The Unnecessary Complications of a Simple Task

Couldn't think of a picture, so we default to Hitch


My brain can be a little methodical. Not to mention that as I've gotten older, I've developed this tendency to over think things. I used to not be this way, I used to be a somewhat impulsive person who would quickly make his mind up. The most notorious example of this, in my family, is the time I bought a full sized pinball machine at a yard sale. This was back when I was a young lad of 17, and requested help from my family in hauling it. My mother came very close to ending my life.

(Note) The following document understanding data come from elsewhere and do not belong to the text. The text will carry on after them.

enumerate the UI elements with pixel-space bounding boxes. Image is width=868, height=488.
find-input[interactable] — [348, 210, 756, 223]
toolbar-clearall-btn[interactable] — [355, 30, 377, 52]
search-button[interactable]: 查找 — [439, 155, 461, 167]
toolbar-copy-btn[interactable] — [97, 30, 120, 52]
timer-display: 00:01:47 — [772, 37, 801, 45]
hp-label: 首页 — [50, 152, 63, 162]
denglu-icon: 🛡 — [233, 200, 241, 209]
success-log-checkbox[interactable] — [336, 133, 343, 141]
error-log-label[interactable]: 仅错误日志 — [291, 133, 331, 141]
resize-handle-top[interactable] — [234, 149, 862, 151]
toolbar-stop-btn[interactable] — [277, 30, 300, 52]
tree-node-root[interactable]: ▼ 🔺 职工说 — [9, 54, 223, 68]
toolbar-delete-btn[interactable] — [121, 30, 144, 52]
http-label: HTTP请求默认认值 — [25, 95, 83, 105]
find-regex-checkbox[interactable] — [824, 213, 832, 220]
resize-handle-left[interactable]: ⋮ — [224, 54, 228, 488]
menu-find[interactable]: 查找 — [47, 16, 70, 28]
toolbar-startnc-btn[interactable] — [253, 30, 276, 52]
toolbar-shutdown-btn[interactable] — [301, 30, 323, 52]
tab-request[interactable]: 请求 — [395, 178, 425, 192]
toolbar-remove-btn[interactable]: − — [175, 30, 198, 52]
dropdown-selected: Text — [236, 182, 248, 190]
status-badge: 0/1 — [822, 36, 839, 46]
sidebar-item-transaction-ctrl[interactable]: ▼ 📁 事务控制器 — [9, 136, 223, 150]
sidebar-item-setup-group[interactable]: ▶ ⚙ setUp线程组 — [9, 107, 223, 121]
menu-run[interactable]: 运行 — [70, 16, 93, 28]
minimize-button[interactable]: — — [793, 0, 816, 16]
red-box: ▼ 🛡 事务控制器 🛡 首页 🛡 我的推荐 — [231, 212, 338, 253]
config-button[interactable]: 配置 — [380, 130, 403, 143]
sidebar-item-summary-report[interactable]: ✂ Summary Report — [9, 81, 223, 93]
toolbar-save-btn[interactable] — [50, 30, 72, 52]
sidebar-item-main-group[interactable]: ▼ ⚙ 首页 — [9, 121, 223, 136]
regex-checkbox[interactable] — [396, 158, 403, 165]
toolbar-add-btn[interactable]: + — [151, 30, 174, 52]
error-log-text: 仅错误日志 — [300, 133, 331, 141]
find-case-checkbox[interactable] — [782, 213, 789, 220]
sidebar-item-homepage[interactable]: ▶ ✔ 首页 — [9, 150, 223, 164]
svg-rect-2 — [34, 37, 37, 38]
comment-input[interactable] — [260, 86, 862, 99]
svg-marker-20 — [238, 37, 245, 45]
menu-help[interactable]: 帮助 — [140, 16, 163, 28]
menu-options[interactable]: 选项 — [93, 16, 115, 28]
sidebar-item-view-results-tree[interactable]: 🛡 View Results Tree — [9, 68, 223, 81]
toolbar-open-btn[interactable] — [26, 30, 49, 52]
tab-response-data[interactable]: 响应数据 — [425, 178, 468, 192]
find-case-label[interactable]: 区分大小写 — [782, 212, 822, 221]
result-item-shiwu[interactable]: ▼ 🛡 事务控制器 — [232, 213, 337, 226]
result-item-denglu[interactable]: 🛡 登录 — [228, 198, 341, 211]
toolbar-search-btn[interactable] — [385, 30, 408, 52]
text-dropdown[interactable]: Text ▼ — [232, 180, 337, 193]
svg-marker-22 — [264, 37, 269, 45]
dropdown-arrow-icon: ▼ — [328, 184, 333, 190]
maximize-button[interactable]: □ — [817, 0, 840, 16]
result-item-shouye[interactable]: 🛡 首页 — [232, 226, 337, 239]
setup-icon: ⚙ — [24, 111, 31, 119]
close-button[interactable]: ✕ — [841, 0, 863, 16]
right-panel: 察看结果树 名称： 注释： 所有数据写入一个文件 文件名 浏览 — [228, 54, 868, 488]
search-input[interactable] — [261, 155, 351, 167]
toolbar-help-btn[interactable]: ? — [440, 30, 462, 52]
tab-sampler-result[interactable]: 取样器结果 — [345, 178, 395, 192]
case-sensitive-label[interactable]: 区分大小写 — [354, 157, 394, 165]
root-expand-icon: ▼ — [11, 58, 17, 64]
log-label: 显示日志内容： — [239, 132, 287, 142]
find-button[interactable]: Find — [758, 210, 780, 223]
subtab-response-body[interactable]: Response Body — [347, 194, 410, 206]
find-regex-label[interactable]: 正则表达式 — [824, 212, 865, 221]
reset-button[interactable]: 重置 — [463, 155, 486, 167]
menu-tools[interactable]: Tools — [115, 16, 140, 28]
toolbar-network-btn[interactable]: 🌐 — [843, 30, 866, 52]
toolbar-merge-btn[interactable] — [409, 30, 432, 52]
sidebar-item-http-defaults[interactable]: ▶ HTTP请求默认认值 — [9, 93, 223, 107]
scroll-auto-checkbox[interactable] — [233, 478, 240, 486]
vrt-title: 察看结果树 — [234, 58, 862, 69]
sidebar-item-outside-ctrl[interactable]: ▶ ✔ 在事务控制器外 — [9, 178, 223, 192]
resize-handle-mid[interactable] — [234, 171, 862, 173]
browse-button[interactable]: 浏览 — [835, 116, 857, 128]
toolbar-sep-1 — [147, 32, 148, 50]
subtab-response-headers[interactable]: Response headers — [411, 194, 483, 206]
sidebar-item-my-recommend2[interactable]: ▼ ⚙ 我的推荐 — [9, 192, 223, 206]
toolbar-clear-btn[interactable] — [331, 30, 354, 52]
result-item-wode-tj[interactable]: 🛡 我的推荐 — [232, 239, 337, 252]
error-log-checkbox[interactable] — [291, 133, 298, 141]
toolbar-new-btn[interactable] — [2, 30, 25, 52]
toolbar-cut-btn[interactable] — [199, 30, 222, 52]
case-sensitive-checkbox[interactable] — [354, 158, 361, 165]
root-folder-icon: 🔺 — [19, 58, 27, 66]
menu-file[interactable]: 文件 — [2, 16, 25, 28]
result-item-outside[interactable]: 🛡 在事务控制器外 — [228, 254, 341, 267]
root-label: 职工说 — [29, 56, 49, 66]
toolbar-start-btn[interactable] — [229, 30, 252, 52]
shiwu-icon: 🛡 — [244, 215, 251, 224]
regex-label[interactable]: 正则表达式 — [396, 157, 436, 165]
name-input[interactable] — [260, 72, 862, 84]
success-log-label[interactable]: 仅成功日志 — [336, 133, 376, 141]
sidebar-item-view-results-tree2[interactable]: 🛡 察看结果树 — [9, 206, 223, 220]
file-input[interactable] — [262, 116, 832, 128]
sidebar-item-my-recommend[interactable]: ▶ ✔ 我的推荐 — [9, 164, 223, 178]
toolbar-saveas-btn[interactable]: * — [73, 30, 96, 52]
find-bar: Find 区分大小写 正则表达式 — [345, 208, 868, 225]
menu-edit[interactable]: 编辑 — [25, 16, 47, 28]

The reason why I bring this up is that I recently underwent a task that I've only done two other times in my life, thinning out my home video library. For the majority of my life on this planet, I've always had something of a sizable movie collection. I'm a film geek, and if there's anything a film geek likes more than talking about movies, it's talking about their home collections. Even as a kid, I owned several films on VHS tape. The shelves of my bedroom were full of movies, one shelf devoted entirely to The Three Stooges.

I thought it was perfectly normal to want to own, and curate, a nice movie collection. It's why I always felt strange visiting the homes of friends, and finding that outside of their home movies, they maybe only owned about 10 movies. I would stare at the tiny shelf, usually to the side of the TV, or in the TV entertainment cabinet, and think to myself “10? That's not possibly enough? Who owns only 10?”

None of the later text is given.